WHAT IS REQUIRED: Using the data below, restate exactly every line from the one with "luchtkanalen aan te" up to and including the one with "Семёновский пер, 4А". No picture belongs in it.
>>>
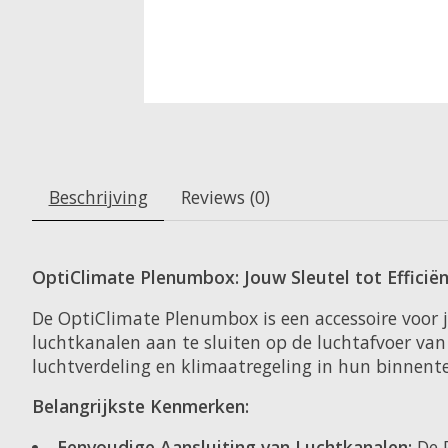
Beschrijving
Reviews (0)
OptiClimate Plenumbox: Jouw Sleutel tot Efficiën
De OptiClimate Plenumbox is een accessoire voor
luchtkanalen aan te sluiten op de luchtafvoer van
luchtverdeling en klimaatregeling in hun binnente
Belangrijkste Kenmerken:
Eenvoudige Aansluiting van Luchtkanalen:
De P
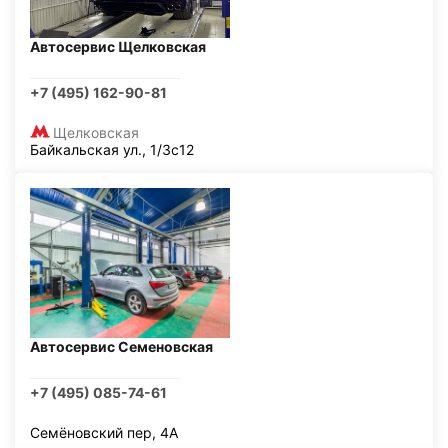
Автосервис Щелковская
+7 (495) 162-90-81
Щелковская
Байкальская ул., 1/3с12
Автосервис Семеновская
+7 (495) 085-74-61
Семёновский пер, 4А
<<<
>>>
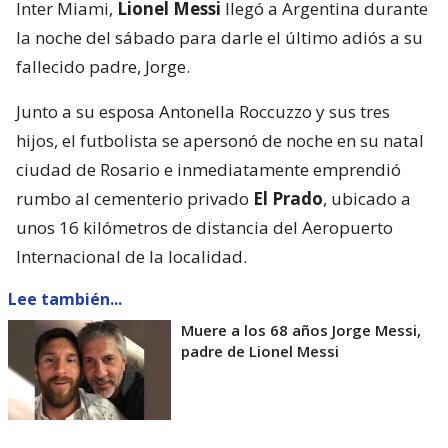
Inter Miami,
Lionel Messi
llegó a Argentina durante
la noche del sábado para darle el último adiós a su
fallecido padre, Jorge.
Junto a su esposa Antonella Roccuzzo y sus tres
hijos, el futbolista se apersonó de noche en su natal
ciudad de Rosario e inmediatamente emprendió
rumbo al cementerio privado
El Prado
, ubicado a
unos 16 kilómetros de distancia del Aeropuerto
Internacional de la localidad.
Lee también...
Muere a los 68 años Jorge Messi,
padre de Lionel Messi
<<<
>>>
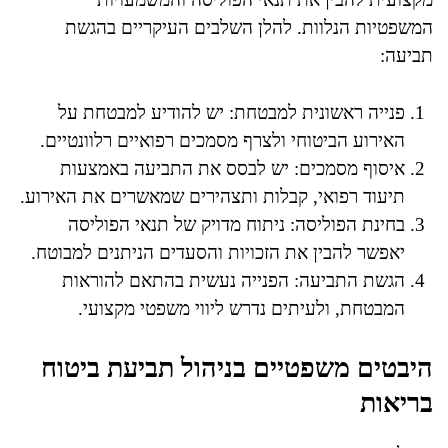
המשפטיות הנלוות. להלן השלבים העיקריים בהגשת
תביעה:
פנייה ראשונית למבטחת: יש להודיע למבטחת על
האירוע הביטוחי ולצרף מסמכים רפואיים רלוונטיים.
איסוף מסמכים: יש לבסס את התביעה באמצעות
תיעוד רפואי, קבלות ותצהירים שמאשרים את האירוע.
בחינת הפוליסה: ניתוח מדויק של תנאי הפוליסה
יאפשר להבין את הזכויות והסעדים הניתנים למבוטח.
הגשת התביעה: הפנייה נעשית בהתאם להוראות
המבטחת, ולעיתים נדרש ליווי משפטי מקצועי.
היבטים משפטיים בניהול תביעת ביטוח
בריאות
<<<
YOUR RESPONSE:
luchtkanalen aan te sluiten op de luchtafvoer van
luchtverdeling en klimaatregeling in hun binnente
Belangrijkste Kenmerken:
Eenvoudige Aansluiting van Luchtkanalen:
De P
Автосервис Щелковская
+7 (495) 162-90-81
Щелковская
Байкальская ул., 1/3с12
Автосервис Семеновская
+7 (495) 085-74-61
Семёновский пер, 4А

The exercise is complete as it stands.